**Exercise aim:** All of the data should be given again word for word, though the images are to be left out.

**Provided records:**
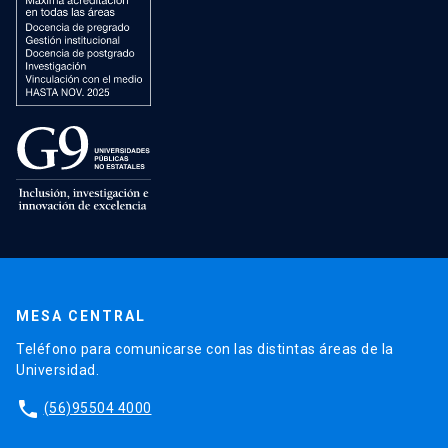
MESA CENTRAL
Teléfono para comunicarse con las distintas áreas de la
Universidad.
phone
(56)95504 4000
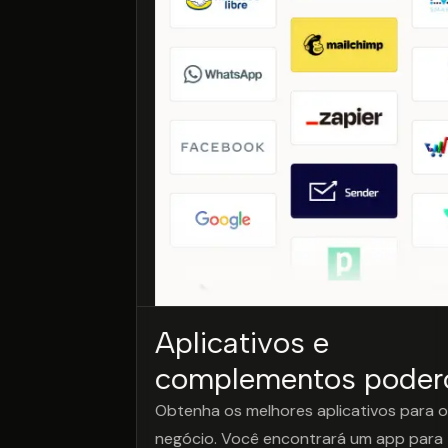
Aplicativos e
complementos poder
Obtenha os melhores aplicativos para o
negócio. Você encontrará um app para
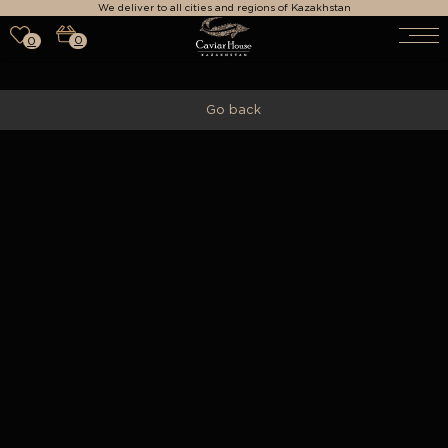
We deliver to all cities and regions of Kazakhstan
0
0
Go back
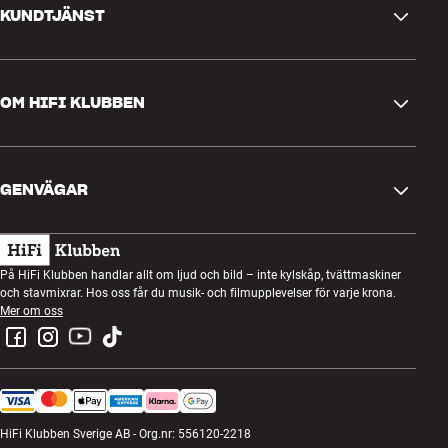
KUNDTJÄNST
Kontakta oss
OM HIFI KLUBBEN
Frågor och svar
Retur och reklamation
Hitta butik
Ångra beställning
GENVÄGAR
Om oss
Leverans
Kundklubb
Presentkort
Köpvillkor
Lyssnarkväll
På HiFi Klubben handlar allt om ljud och bild – inte kylskåp, tvättmaskiner
Bygg med ljud
och stavmixrar. Hos oss får du musik- och filmupplevelser för varje krona.
Integritetspolicy
Tävlingar
Mer om oss
Montering och installation
Jobb i HiFi Klubben
Hyr en SOUNDBOKS
Retur av elavfall
HiFi Klubben Sverige AB - Org.nr: 556120-2218
Produktrecensioner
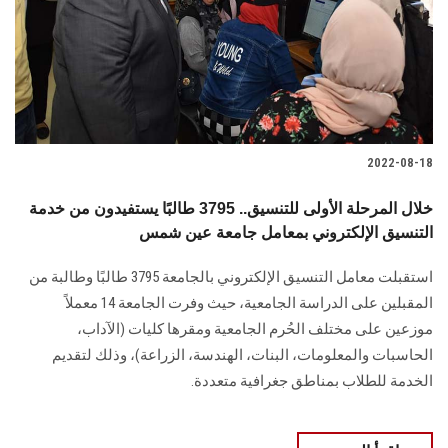
الطلاب
هيئة التدريس
الدراسات العليا
2022-08-18
الخريجين
خلال المرحلة الأولى للتنسيق.. 3795 طالبًا يستفيدون من خدمة
الموظفون
التنسيق الإلكتروني بمعامل جامعة عين شمس
استقبلت معامل التنسيق الإلكتروني بالجامعة 3795 طالبًا وطالبة من
الزائـرون
المقبلين على الدراسة الجامعية، حيث وفرت الجامعة 14 معملاً
موزعين على مختلف الحُرم الجامعية ومقرها كليات (الآداب،
سجل الان
الحاسبات والمعلومات، البنات، الهندسة، الزراعة)، وذلك لتقديم
الخدمة للطلاب بمناطق جغرافية متعددة.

**Solution to this exercise:**
MESA CENTRAL
Teléfono para comunicarse con las distintas áreas de la
Universidad.
phone
(56)95504 4000
Aplicativos e
complementos poder
Obtenha os melhores aplicativos para o
negócio. Você encontrará um app para
We deliver to all cities and regions of Kazakhstan
0
0
Go back
KUNDTJÄNST
Kontakta oss
OM HIFI KLUBBEN
Frågor och svar
Retur och reklamation
Hitta butik
Ångra beställning
GENVÄGAR
Om oss
Leverans
Kundklubb
Presentkort
Köpvillkor
Lyssnarkväll
På HiFi Klubben handlar allt om ljud och bild – inte kylskåp, tvättmaskiner
Bygg med ljud
och stavmixrar. Hos oss får du musik- och filmupplevelser för varje krona.
Integritetspolicy
Tävlingar
Mer om oss
Montering och installation
Jobb i HiFi Klubben
Hyr en SOUNDBOKS
Retur av elavfall
HiFi Klubben Sverige AB - Org.nr: 556120-2218
Produktrecensioner
الطلاب
هيئة التدريس
الدراسات العليا
2022-08-18
الخريجين
خلال المرحلة الأولى للتنسيق.. 3795 طالبًا يستفيدون من خدمة
الموظفون
التنسيق الإلكتروني بمعامل جامعة عين شمس
استقبلت معامل التنسيق الإلكتروني بالجامعة 3795 طالبًا وطالبة من
الزائـرون
المقبلين على الدراسة الجامعية، حيث وفرت الجامعة 14 معملاً
موزعين على مختلف الحُرم الجامعية ومقرها كليات (الآداب،
سجل الان
الحاسبات والمعلومات، البنات، الهندسة، الزراعة)، وذلك لتقديم
الخدمة للطلاب بمناطق جغرافية متعددة.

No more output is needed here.